Третим из них был Фелис Адорири. Лучший воин из всех принцев, кто либо стал герцогом, либо пережил тот нелегкий одна тысяча четыреста девяносто девятый год и остался тем, кем и был. Он ни разу не заговаривал с Лавой Арундо. Он вообще больше не появлялся в Ардуусе после того, как был рукоположен королем Пурусом в герцоги Утиса. За него это продолжал делать король Салубер, его отец. А Фелис заключил брак с сестрой Фалко – красавицей Диа, и та родила ему дочь.

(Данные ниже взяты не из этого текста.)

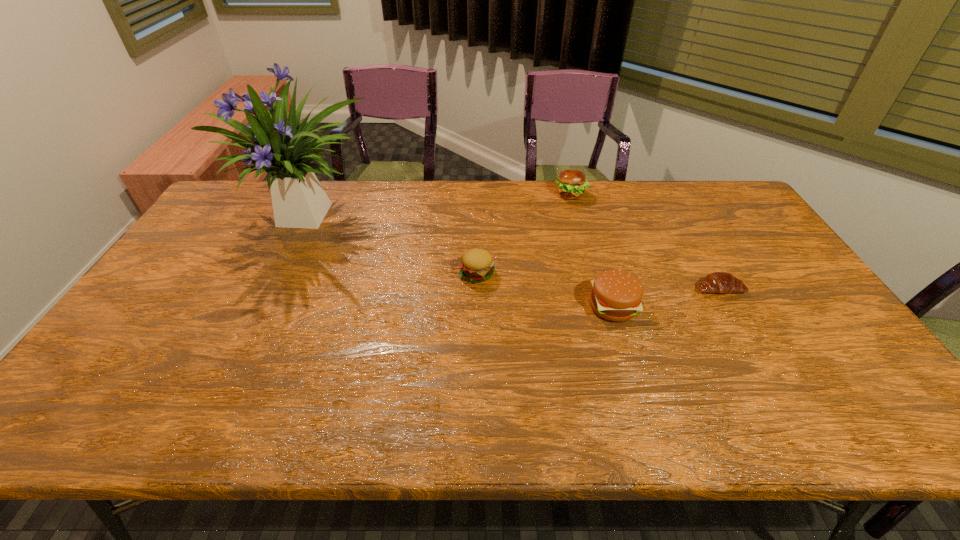 What are the coordinates of `vacant area at the far left corner` in the screenshot? It's located at (241, 201).

Locate an element on the screen. Image resolution: width=960 pixels, height=540 pixels. vacant space at the far right corner of the desktop is located at coordinates (740, 200).

At what (x,y) coordinates should I click in order to perform the action: click on vacant space that is in between the farthest hamburger and the leftmost object. Please return your answer as a coordinate pair (x, y). This screenshot has height=540, width=960. Looking at the image, I should click on (441, 205).

Identify the location of vacant area between the nearest hamburger and the rightmost object. Image resolution: width=960 pixels, height=540 pixels. (665, 298).

Where is `vacant space that is in between the shortest hamburger and the leftmost object`? This screenshot has height=540, width=960. vacant space that is in between the shortest hamburger and the leftmost object is located at coordinates (394, 244).

The image size is (960, 540). In order to click on vacant area that lies between the shortest object and the nearest hamburger in this screenshot , I will do point(665,298).

Where is `blank region between the tallest object and the leftmost hamburger`? This screenshot has height=540, width=960. blank region between the tallest object and the leftmost hamburger is located at coordinates (394, 244).

The width and height of the screenshot is (960, 540). In order to click on empty space that is in between the farthest hamburger and the shortest object in this screenshot , I will do `click(645, 241)`.

You are a GUI agent. You are given a task and a screenshot of the screen. Output one action in this format:
    pyautogui.click(x=<x>, y=<y>)
    Task: Click on the empty space that is in between the flower arrangement and the leftmost hamburger
    The image size is (960, 540).
    Given the screenshot: What is the action you would take?
    pyautogui.click(x=394, y=244)

Choose which object is the second nearest neighbor to the crescent roll. Please provide its 2D coordinates. Your answer should be formatted as a tuple, i.e. [(x, y)], where the tuple contains the x and y coordinates of a point satisfying the conditions above.

[(571, 184)] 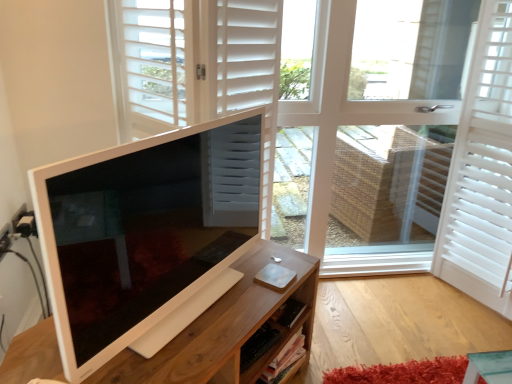 What do you see at coordinates (343, 117) in the screenshot? The width and height of the screenshot is (512, 384). I see `white matte window at center` at bounding box center [343, 117].

I want to click on white matte window at center, so click(343, 117).

Where is `white matte door at center`? white matte door at center is located at coordinates [x=195, y=67].

This screenshot has width=512, height=384. Describe the element at coordinates (143, 231) in the screenshot. I see `white glossy computer monitor at left` at that location.

What do you see at coordinates (224, 328) in the screenshot? This screenshot has width=512, height=384. I see `wooden desk at center` at bounding box center [224, 328].

At what (x,y) coordinates should I click in order to perform the action: click on white matte shutter at right. Please return your answer as a coordinate pair (x, y). The image size is (512, 384). Looking at the image, I should click on (482, 172).

Identify the location of white matte window at center. The width and height of the screenshot is (512, 384). (343, 117).

Who is smaller, white matte shutter at right or white matte window at center?

With smaller size is white matte shutter at right.

What's the angular difference between white matte shutter at right and white matte window at center's facing directions?

The angular difference between white matte shutter at right and white matte window at center is 72.8 degrees.

Is white matte shutter at right positioned in front of white matte window at center?

Yes.

Based on the photo, is white matte shutter at right next to white matte window at center and touching it?

They are not placed beside each other.

Is wooden desk at center positioned with its back to white matte window at center?

No.

Considering the sizes of objects wooden desk at center and white matte window at center in the image provided, who is shorter, wooden desk at center or white matte window at center?

wooden desk at center is shorter.

From a real-world perspective, is wooden desk at center physically above white matte window at center?

No, from a real-world perspective, wooden desk at center is not on top of white matte window at center.

Between wooden desk at center and white matte window at center, which one appears on the left side from the viewer's perspective?

wooden desk at center.

Consider the image. Visually, is white matte window at center positioned to the left or to the right of white matte shutter at right?

In the image, white matte window at center appears on the left side of white matte shutter at right.

From the picture: Considering the relative sizes of white matte window at center and white matte shutter at right in the image provided, is white matte window at center smaller than white matte shutter at right?

Actually, white matte window at center might be larger than white matte shutter at right.

Are white matte window at center and white matte shutter at right far apart?

No, there isn't a large distance between white matte window at center and white matte shutter at right.

In the scene shown: Which of these two, white matte window at center or white matte shutter at right, stands taller?

With more height is white matte window at center.

Is white glossy computer monitor at left at the left side of white matte shutter at right?

Correct, you'll find white glossy computer monitor at left to the left of white matte shutter at right.

Considering their positions, is white glossy computer monitor at left located in front of or behind white matte shutter at right?

Visually, white glossy computer monitor at left is located in front of white matte shutter at right.

You are a GUI agent. You are given a task and a screenshot of the screen. Output one action in this format:
    pyautogui.click(x=<x>, y=<y>)
    Task: Click on the shutter above the white glossy computer monitor at left (from the image's perspective)
    
    Given the screenshot: What is the action you would take?
    pyautogui.click(x=482, y=172)

Is point (62, 270) closer to camera compared to point (507, 137)?

Yes, it is in front of point (507, 137).

In the scene shown: Can you confirm if white glossy computer monitor at left is taller than white matte window at center?

In fact, white glossy computer monitor at left may be shorter than white matte window at center.

How many degrees apart are the facing directions of white glossy computer monitor at left and white matte window at center?

The angular difference between white glossy computer monitor at left and white matte window at center is 50 degrees.

Considering the relative positions of white glossy computer monitor at left and white matte window at center in the image provided, is white glossy computer monitor at left in front of white matte window at center?

Yes.

Could you tell me if white glossy computer monitor at left is facing white matte window at center?

No, white glossy computer monitor at left is not turned towards white matte window at center.

How many degrees apart are the facing directions of wooden desk at center and white matte door at center?

33.8 degrees.

Who is bigger, wooden desk at center or white matte door at center?

white matte door at center is bigger.

Which object is closer to the camera, wooden desk at center or white matte door at center?

wooden desk at center is closer to the camera.

Would you say wooden desk at center is to the left or to the right of white matte door at center in the picture?

wooden desk at center is to the left of white matte door at center.

From a real-world perspective, is white matte shutter at right positioned under wooden desk at center based on gravity?

Incorrect, from a real-world perspective, white matte shutter at right is higher than wooden desk at center.

What's the angular difference between white matte shutter at right and wooden desk at center's facing directions?

121 degrees separate the facing orientations of white matte shutter at right and wooden desk at center.

From the image's perspective, would you say white matte shutter at right is shown under wooden desk at center?

No, from the image's perspective, white matte shutter at right is not below wooden desk at center.

Considering the positions of objects white matte shutter at right and wooden desk at center in the image provided, who is more to the right, white matte shutter at right or wooden desk at center?

Positioned to the right is white matte shutter at right.

The image size is (512, 384). Identify the location of shutter that appears below the white matte window at center (from the image's perspective). (482, 172).

Locate an element on the screen. window on the right of the wooden desk at center is located at coordinates (343, 117).

Estimate the real-world distances between objects in this image. Which object is closer to white matte shutter at right, wooden desk at center or white glossy computer monitor at left?

Based on the image, wooden desk at center appears to be nearer to white matte shutter at right.

Looking at this image, which object lies nearer to the anchor point white matte door at center, wooden desk at center or white matte shutter at right?

wooden desk at center.

Based on their spatial positions, is white matte window at center or white matte door at center further from white matte shutter at right?

Based on the image, white matte door at center appears to be further to white matte shutter at right.

Looking at the image, which one is located further to wooden desk at center, white matte door at center or white glossy computer monitor at left?

Among the two, white matte door at center is located further to wooden desk at center.

Looking at the image, which one is located further to wooden desk at center, white glossy computer monitor at left or white matte shutter at right?

white matte shutter at right lies further to wooden desk at center than the other object.

Estimate the real-world distances between objects in this image. Which object is further from white matte shutter at right, white glossy computer monitor at left or white matte door at center?

The object further to white matte shutter at right is white glossy computer monitor at left.

When comparing their distances from white matte door at center, does white matte window at center or white glossy computer monitor at left seem further?

white matte window at center lies further to white matte door at center than the other object.

Which object lies further to the anchor point white matte shutter at right, white matte door at center or white glossy computer monitor at left?

white glossy computer monitor at left is further to white matte shutter at right.

At what (x,y) coordinates should I click in order to perform the action: click on door between white matte window at center and wooden desk at center from top to bottom. Please return your answer as a coordinate pair (x, y). The image size is (512, 384). Looking at the image, I should click on (195, 67).

You are a GUI agent. You are given a task and a screenshot of the screen. Output one action in this format:
    pyautogui.click(x=<x>, y=<y>)
    Task: Click on the window between white glossy computer monitor at left and white matte shutter at right
    This screenshot has width=512, height=384.
    Given the screenshot: What is the action you would take?
    pyautogui.click(x=343, y=117)

Locate an element on the screen. This screenshot has width=512, height=384. computer monitor that lies between white matte door at center and wooden desk at center from top to bottom is located at coordinates (143, 231).

Where is `door between wooden desk at center and white matte shutter at right in the horizontal direction`? The height and width of the screenshot is (384, 512). door between wooden desk at center and white matte shutter at right in the horizontal direction is located at coordinates (195, 67).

Вторым был герцог Адамас Валор. Тот самый, что подарил призовой рог Камаене Тотум и затем получил его обратно со щедрым содержимым. Тот самый, что основал новый Аббуту, который теперь старательно возводил принц Бэдгалдингира Тутус Ренисус вместе с герцогиней Аббуту и почти королевой Бэдгалдингира Фоссой. Тот самый, что теперь обращал весь Тимор в один большой укрепленный бастион. Тот самый, что приютил тысячи беженцев и из Аббуту, и из Касаду, и из Валы, Иевуса, да и из Эрсет. Но Адамас Валор тоже никогда не заговаривал с Лавой Арундо. Еще бы, на ней была черная метка, как и на всех Арундо для всех Валоров. И женился Адамас Валор на нежной красавице из далекого Раппу. На Регине Нимис. На самой загадочной из всех принцесс. На той, по которой тайно и явно сох Игнис Тотум. Первый номер в списке Лавы.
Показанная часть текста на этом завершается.